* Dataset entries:

####################

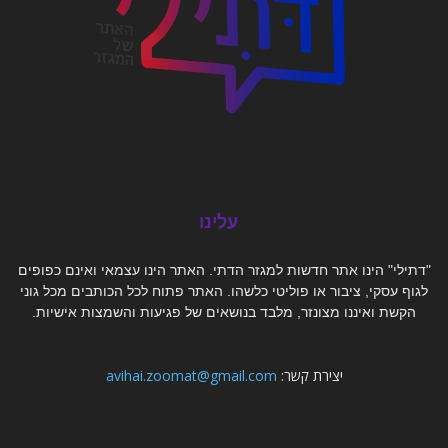
עלינו
"דתילי" הינו אתר חדשות למגזר הדתי. האתר הינו עצמאי ואינם כפופים
לגוף עסקי, ציבור או פוליטי כלשהו. האתר פתוח לכל הכותבים מכל גוני
הקשת ואיננו מצונזר, מלבד בנושאים של פגיעות והשמצות אישיות.
יצירת קשר:
avihai.zoomat@gmail.com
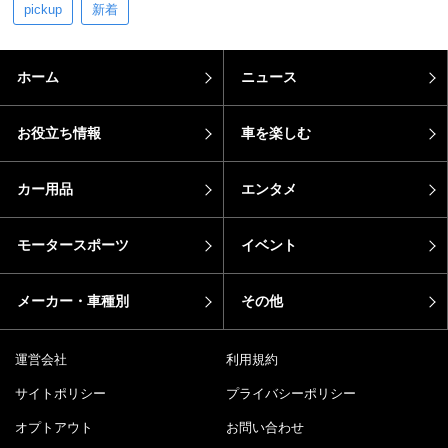
pickup
新着
ホーム
ニュース
お役立ち情報
車を楽しむ
カー用品
エンタメ
モータースポーツ
イベント
メーカー・車種別
その他
運営会社
利用規約
サイトポリシー
プライバシーポリシー
オプトアウト
お問い合わせ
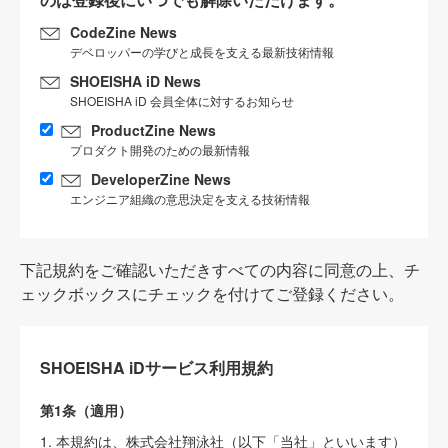
CodeZine News
デベロッパーの学びと成長を支える最新技術情報
SHOEISHA iD News
SHOEISHA iD 会員全体に対するお知らせ
ProductZine News
プロダクト開発のための最新情報
DeveloperZine News
エンジニア組織の意思決定を支える技術情報
下記規約をご確認いただきすべての内容に同意の上、チ
ェックボックスにチェックを付けてご登録ください。
SHOEISHA iDサービス利用規約
第1条（適用）
1. 本規約は、株式会社翔泳社（以下「当社」といいます）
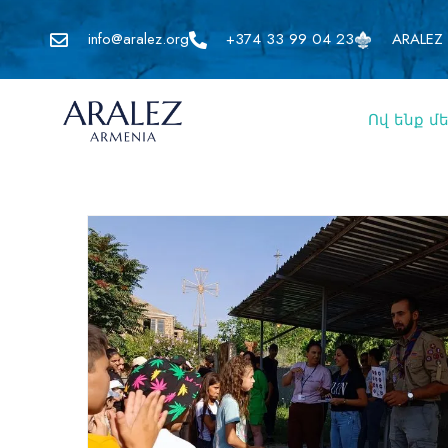
info@aralez.org
+374 33 99 04 23
ARALEZ 
Ով ենք մ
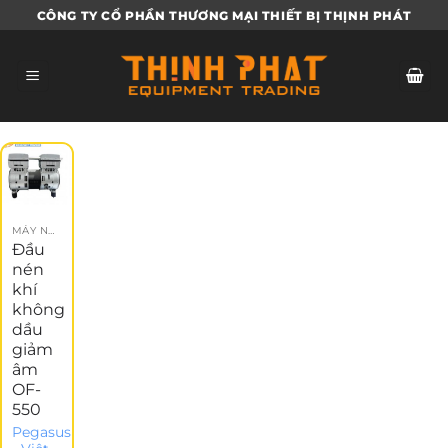
Bỏ
CÔNG TY CỔ PHẦN THƯƠNG MẠI THIẾT BỊ THỊNH PHÁT
qua
nội
dung
MÁY NÉN KHÍ
Đầu
nén
khí
không
dầu
giảm
âm
OF-
550
Pegasus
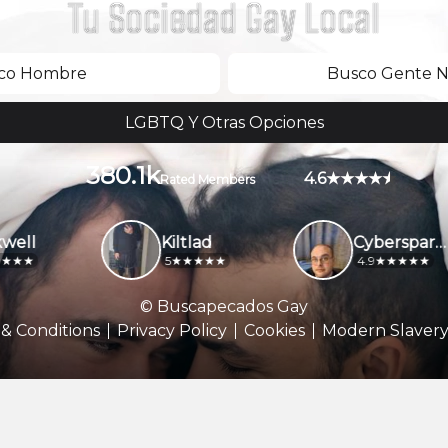
Tu Sociedad Gay Local
co Hombre
Busco Gente No
LGBTQ Y Otras Opciones
380.1k
4.6
Rated Members
ell
Kiltlad
Cybersparky
5
4.9
© Buscapecados Gay
& Conditions
Privacy Policy
Cookies
Modern Slavery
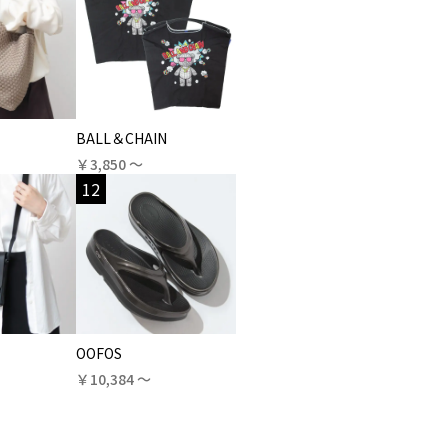
BALL＆CHAIN
￥3,850 〜
12
OOFOS
￥10,384 〜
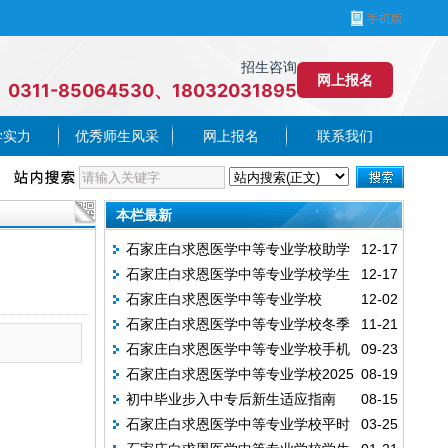
招生咨询
网上报名
0311-85064530、18032031895
学实力
优秀师生风采
网上报名
联系我们
本栏最新
石家庄白求恩医学中等专业学校助学
12-17
石家庄白求恩医学中等专业学校学生
12-17
金政策
石家庄白求恩医学中等专业学校
12-02
请销假管理规定
石家庄白求恩医学中等专业学校冬季
11-21
校“八大禁令”
石家庄白求恩医学中等专业学校手机
09-23
作息时间表
石家庄白求恩医学中等专业学校2025
08-19
管理规定
初中毕业步入中专后新生适应指南
08-15
年秋季作息时间
石家庄白求恩医学中等专业学校平时
03-25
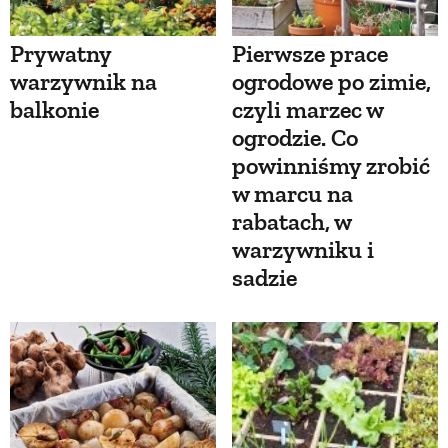
Prywatny
Pierwsze prace
warzywnik na
ogrodowe po zimie,
balkonie
czyli marzec w
ogrodzie. Co
powinniśmy zrobić
w marcu na
rabatach, w
warzywniku i
sadzie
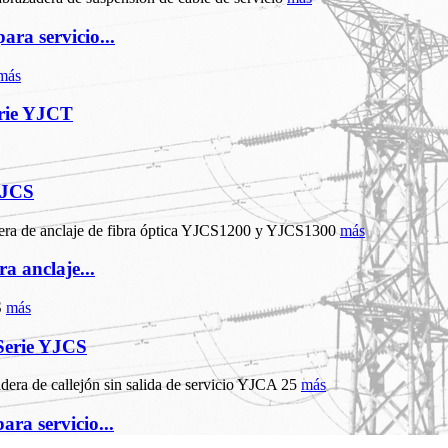
ara servicio...
más
erie YJCT
YJCS
más
a anclaje...
más
 Serie YJCS
más
ara servicio...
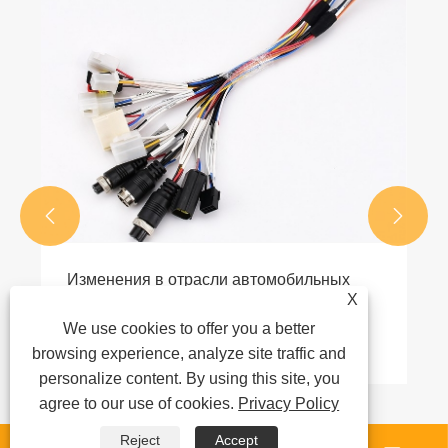
Волна слияний и поглощен
индустрии разъемов: страт
различия и будущее развит


Посмотреть больше >>
и американского производс
 автомобильных
X
труктуризация
куренции за
We use cookies to offer you a better
инирование
browsing experience, analyze site traffic and
personalize content. By using this site, you
agree to our use of cookies.
Privacy Policy
Reject
Accept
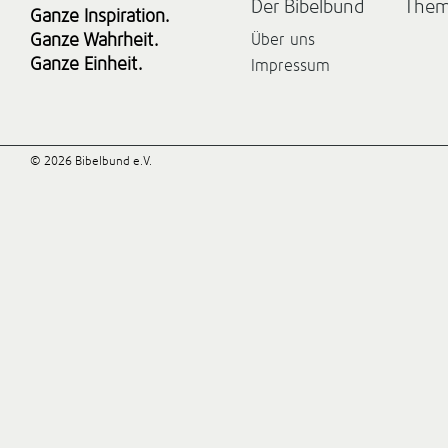
Der Bibelbund
The
Ganze Inspiration.
Ganze Wahrheit.
Über uns
Ganze Einheit.
Impressum
© 2026 Bibelbund e.V.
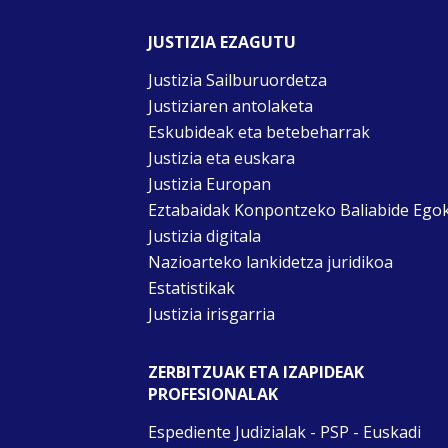
JUSTIZIA EZAGUTU
Justizia Sailburuordetza
Justiziaren antolaketa
Eskubideak eta betebeharrak
Justizia eta euskara
Justizia Europan
Eztabaidak Konpontzeko Baliabide Ego
Justizia digitala
Nazioarteko lankidetza juridikoa
Estatistikak
Justizia irisgarria
ZERBITZUAK ETA IZAPIDEAK
PROFESIONALAK
Espediente Judizialak - PSP - Euskadi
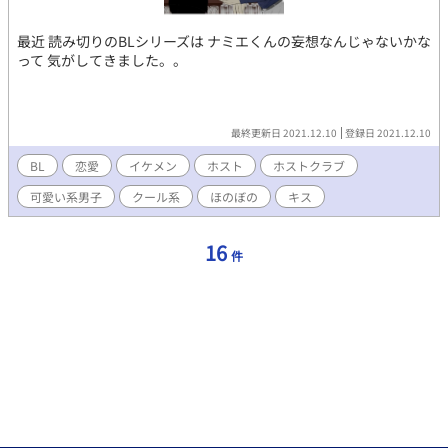
最近 読み切りのBLシリーズは ナミエくんの妄想なんじゃないかな
って 気がしてきました。。
最終更新日 2021.12.10
登録日 2021.12.10
BL
恋愛
イケメン
ホスト
ホストクラブ
可愛い系男子
クール系
ほのぼの
キス
16
件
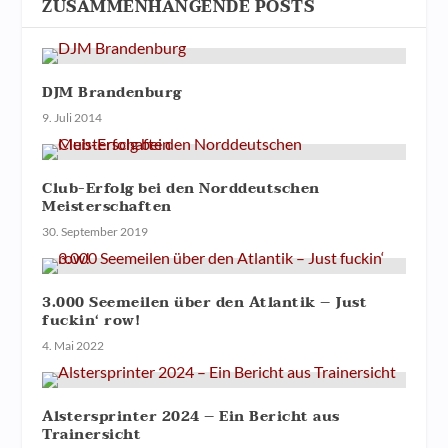
ZUSAMMENHÄNGENDE POSTS
DJM Brandenburg
9. Juli 2014
Club-Erfolg bei den Norddeutschen
Meisterschaften
30. September 2019
3.000 Seemeilen über den Atlantik – Just
fuckin‘ row!
4. Mai 2022
Alstersprinter 2024 – Ein Bericht aus
Trainersicht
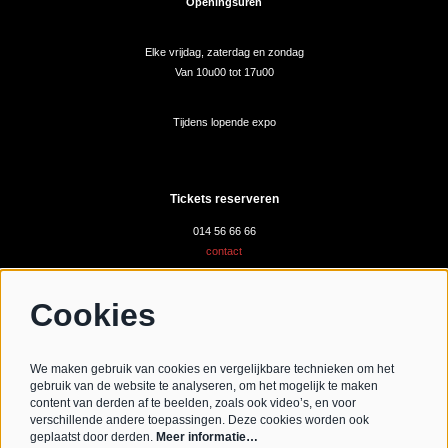
Openingsuren
Elke vrijdag, zaterdag en zondag
Van 10u00 tot 17u00
Tijdens lopende expo
Tickets reserveren
014 56 66 66
contact
Cookies
Volg ons
We maken gebruik van cookies en vergelijkbare technieken om het
gebruik van de website te analyseren, om het mogelijk te maken
content van derden af te beelden, zoals ook video’s, en voor
verschillende andere toepassingen. Deze cookies worden ook
Schrijf je in voor de nieuwsbrief
geplaatst door derden.
Meer informatie…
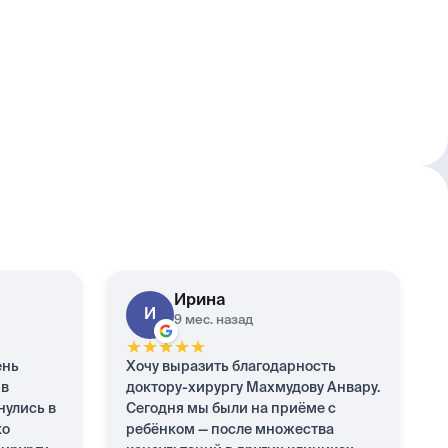
Ирина
И
9 мес. назад
★
★
★
★
★
ень
Хочу выразить благодарность
 в
доктору-хирургу Махмудову Анвару.
нулись в
Сегодня мы были на приёме с
ко
ребёнком — после множества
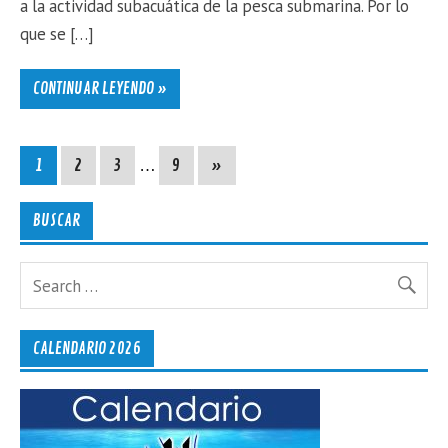
a la actividad subacuática de la pesca submarina. Por lo
que se […]
CONTINUAR LEYENDO »
1
2
3
…
9
»
BUSCAR
CALENDARIO 2026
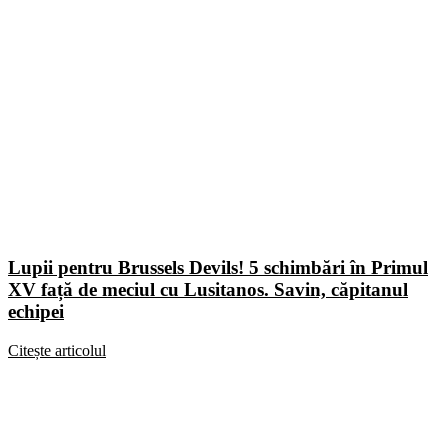
Lupii pentru Brussels Devils! 5 schimbări în Primul
XV față de meciul cu Lusitanos. Savin, căpitanul
echipei
Citește articolul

####################

The response should consist of the lines above from the first through the one containing "SHOEISHA iD News", transcribed exactly, with every picture left out.

* Task result:
עלינו
"דתילי" הינו אתר חדשות למגזר הדתי. האתר הינו עצמאי ואינם כפופים
לגוף עסקי, ציבור או פוליטי כלשהו. האתר פתוח לכל הכותבים מכל גוני
הקשת ואיננו מצונזר, מלבד בנושאים של פגיעות והשמצות אישיות.
יצירת קשר:
avihai.zoomat@gmail.com
pickup
新着
ホーム
ニュース
お役立ち情報
車を楽しむ
カー用品
エンタメ
モータースポーツ
イベント
メーカー・車種別
その他
運営会社
利用規約
サイトポリシー
プライバシーポリシー
オプトアウト
お問い合わせ
CodeZine News
デベロッパーの学びと成長を支える最新技術情報
SHOEISHA iD News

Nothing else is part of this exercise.